Chronic Logic

Gish => General Discussion => Topic started by: Jonathan_NL on October 02, 2004, 01:59:57 AM

Title: Mac/PC physics/timing difference
Post by: Jonathan_NL on October 02, 2004, 01:59:57 AM
I know, sqrt returns a double. I was actually confused because I didn't see things fit together. Have you already tried ((float)sqrt((double)somefloat))?
Title: Mac/PC physics/timing difference
Post by: woody on September 30, 2004, 09:36:42 AM
Quote (Jonathan_NL @ Sep. 29 2004,11:42)
so there must be some difference in the physics or timing? ???

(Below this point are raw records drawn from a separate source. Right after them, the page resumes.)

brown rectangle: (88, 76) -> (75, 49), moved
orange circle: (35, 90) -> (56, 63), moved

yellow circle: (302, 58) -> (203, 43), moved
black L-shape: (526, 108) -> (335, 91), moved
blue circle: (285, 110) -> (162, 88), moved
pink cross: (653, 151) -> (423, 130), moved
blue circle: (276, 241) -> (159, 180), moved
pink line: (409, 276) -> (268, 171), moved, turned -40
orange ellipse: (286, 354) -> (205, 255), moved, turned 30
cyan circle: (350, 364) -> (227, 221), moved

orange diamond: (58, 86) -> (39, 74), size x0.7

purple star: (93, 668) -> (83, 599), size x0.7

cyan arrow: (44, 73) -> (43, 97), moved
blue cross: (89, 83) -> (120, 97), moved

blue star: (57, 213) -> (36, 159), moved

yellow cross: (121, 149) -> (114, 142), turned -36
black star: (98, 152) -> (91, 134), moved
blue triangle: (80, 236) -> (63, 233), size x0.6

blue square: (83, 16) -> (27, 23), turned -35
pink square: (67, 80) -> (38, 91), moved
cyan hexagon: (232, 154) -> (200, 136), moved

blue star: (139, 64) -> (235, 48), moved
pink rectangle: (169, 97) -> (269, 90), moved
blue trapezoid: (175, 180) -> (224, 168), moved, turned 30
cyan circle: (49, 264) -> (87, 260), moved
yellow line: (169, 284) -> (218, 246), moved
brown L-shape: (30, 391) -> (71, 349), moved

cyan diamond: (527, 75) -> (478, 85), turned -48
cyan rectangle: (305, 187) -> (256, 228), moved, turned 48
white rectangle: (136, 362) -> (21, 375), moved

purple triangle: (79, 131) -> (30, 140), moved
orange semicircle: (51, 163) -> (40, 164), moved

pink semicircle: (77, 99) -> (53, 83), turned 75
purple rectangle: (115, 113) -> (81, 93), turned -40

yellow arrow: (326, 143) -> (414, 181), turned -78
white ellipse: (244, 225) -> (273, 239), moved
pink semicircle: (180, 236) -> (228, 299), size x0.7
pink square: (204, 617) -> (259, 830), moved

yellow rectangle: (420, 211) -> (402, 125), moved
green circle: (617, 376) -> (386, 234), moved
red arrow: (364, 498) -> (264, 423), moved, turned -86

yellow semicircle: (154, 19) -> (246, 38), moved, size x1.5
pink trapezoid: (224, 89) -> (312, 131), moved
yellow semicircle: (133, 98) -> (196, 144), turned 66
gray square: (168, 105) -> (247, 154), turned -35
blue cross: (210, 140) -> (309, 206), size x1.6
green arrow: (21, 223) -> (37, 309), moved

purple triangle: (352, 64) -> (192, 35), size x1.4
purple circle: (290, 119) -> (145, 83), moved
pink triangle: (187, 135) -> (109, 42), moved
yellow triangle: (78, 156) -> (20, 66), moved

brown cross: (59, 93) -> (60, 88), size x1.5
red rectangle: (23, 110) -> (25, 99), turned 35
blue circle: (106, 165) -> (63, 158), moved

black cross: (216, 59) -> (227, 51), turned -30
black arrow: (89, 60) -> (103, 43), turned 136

Where do you see these differences?
Title: Mac/PC physics/timing difference
Post by: woody on October 02, 2004, 02:38:19 AM
Quote (Chronic Logic - Alex @ Oct. 01 2004,8:44)
Actually the accuracies for the sqrt functions are the same, but the different compilers convert the double back to a float at different times.  The main problem is Visual C seems to ignore casting a double back to a float, even with optimizations off.  I'm not sure why the Linux and Mac versions are different yet.

If you did the final build on the PC using GCC I assume it would be the same. I also assume the final executable would be slower, so I guess that isn't a good plan!
Presumable linux and the Mac should be the same.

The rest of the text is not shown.